8-Bit Approximations for Parallelism in Deep Learning

Authors: Tim Dettmers

ICLR 2016 | Conference PDF | Archive PDF | Plain Text | LLM Run Details

Reproducibility Variable Result LLM Response
Research Type Experimental We develop and test 8-bit approximation algorithms which make better use of the available bandwidth by compressing 32-bit gradients and nonlinear activations to 8-bit approximations. We show that these approximations do not decrease predictive performance on MNIST, CIFAR10, and Image Net for both model and data parallelism and provide a data transfer speedup of 2x relative to 32-bit parallelism. We build a predictive model for speedups based on our experimental data, verify its validity on known speedup data, and show that we can obtain a speedup of 50x and more on a system of 96 GPUs compared to a speedup of 23x for 32-bit.
Researcher Affiliation Academia Tim Dettmers The Faculty of Informatics Universi a della Svizzera italiana Via Giuseppe Buffi13, CH-6904 Lugano, Switzerland tim.dettmers@gmail.com
Pseudocode No The paper does not contain any structured pseudocode or algorithm blocks.
Open Source Code Yes Implementations of our 8-bit approximation algorithms are available online^2. ^2https://github.com/Tim Dettmers/clusterNet/; contact me if you need help with integrating the functions into your library
Open Datasets Yes We show that these approximations do not decrease predictive performance on MNIST, CIFAR10, and Image Net for both model and data parallelism and provide a data transfer speedup of 2x relative to 32-bit parallelism.
Dataset Splits No The paper mentions using well-known datasets like MNIST, CIFAR10, and ImageNet for testing, but it does not explicitly provide the specific percentages or sample counts for training, validation, and test splits within the text.
Hardware Specification Yes On average, these algorithms perform compression and decompression in 1 and 0.5 nanoseconds per number, respectively, as measured on a NVIDIA GTX Titan. The algorithms were run on two NVIDIA GTX Titans. Also we used a different GPU (GTX Titan X).
Software Dependencies Yes The standard size of gradients in deep learning is currently 32-bit, which is the smallest practical dimension for floating point numbers on GPUs, as CUDA only supports 32 and 64-bit floating point arithmetic.
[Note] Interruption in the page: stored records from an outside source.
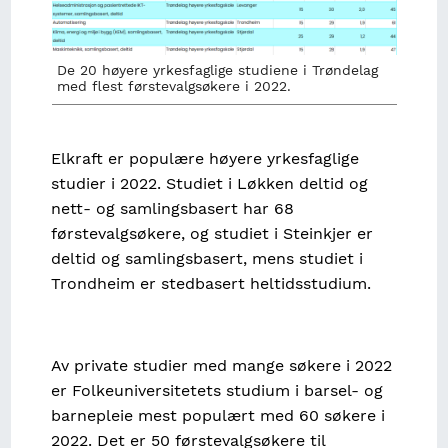
De 20 høyere yrkesfaglige studiene i Trøndelag
med flest førstevalgsøkere i 2022.
Elkraft er populære høyere yrkesfaglige
studier i 2022. Studiet i Løkken deltid og
nett- og samlingsbasert har 68
førstevalgsøkere, og studiet i Steinkjer er
deltid og samlingsbasert, mens studiet i
Trondheim er stedbasert heltidsstudium.
Av private studier med mange søkere i 2022
er Folkeuniversitetets studium i barsel- og
barnepleie mest populært med 60 søkere i
2022. Det er 50 førstevalgsøkere til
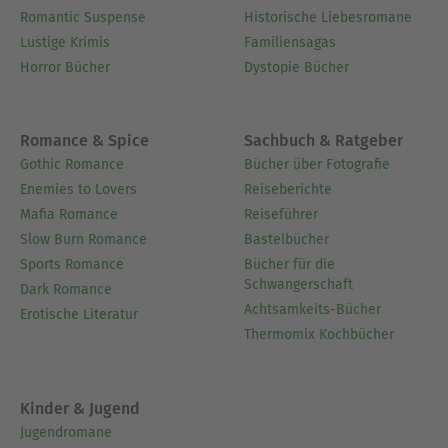
Romantic Suspense
Historische Liebesromane
Lustige Krimis
Familiensagas
Horror Bücher
Dystopie Bücher
Romance & Spice
Sachbuch & Ratgeber
Gothic Romance
Bücher über Fotografie
Enemies to Lovers
Reiseberichte
Mafia Romance
Reiseführer
Slow Burn Romance
Bastelbücher
Sports Romance
Bücher für die
Schwangerschaft
Dark Romance
Achtsamkeits-Bücher
Erotische Literatur
Thermomix Kochbücher
Kinder & Jugend
Jugendromane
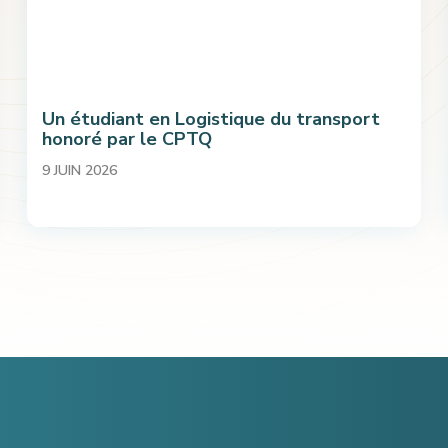
Un étudiant en Logistique du transport
honoré par le CPTQ
9 JUIN 2026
We used the message passing interface (MPI) implementation provided by Open MPI 1.8.5, which uses low level CUDA routines to enable GPU-to-GPU communication without the help of the CPU.
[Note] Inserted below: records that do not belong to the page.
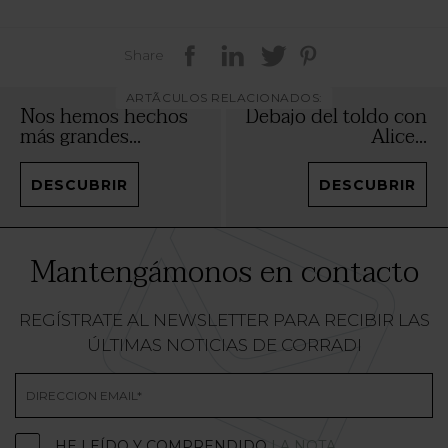
Share
ARTÃCULOS RELACIONADOS:
Nos hemos hechos
Debajo del toldo con
más grandes...
Alice...
DESCUBRIR
DESCUBRIR
Mantengámonos en contacto
REGÍSTRATE AL NEWSLETTER PARA RECIBIR LAS
ÚLTIMAS NOTICIAS DE CORRADI
HE LEÍDO Y COMPRENDIDO
LA NOTA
Experiment Setup Yes For our tests on MNIST we used rectified linear units, a 784x1024x1024x10 architecture with dropout (0.2,0.3,0.3), a learning rate of 0.003 and RMSProp (Tieleman & Hinton, 2012). We used a convolutional network with two convolutional layers (64x5x5, 64x3x3) which were followed by max-pooling (3x3) and contrast normalization after each layer. These layers were followed by two locally connected convolutional layers (no weight sharing) and a final fully connected softmax layer.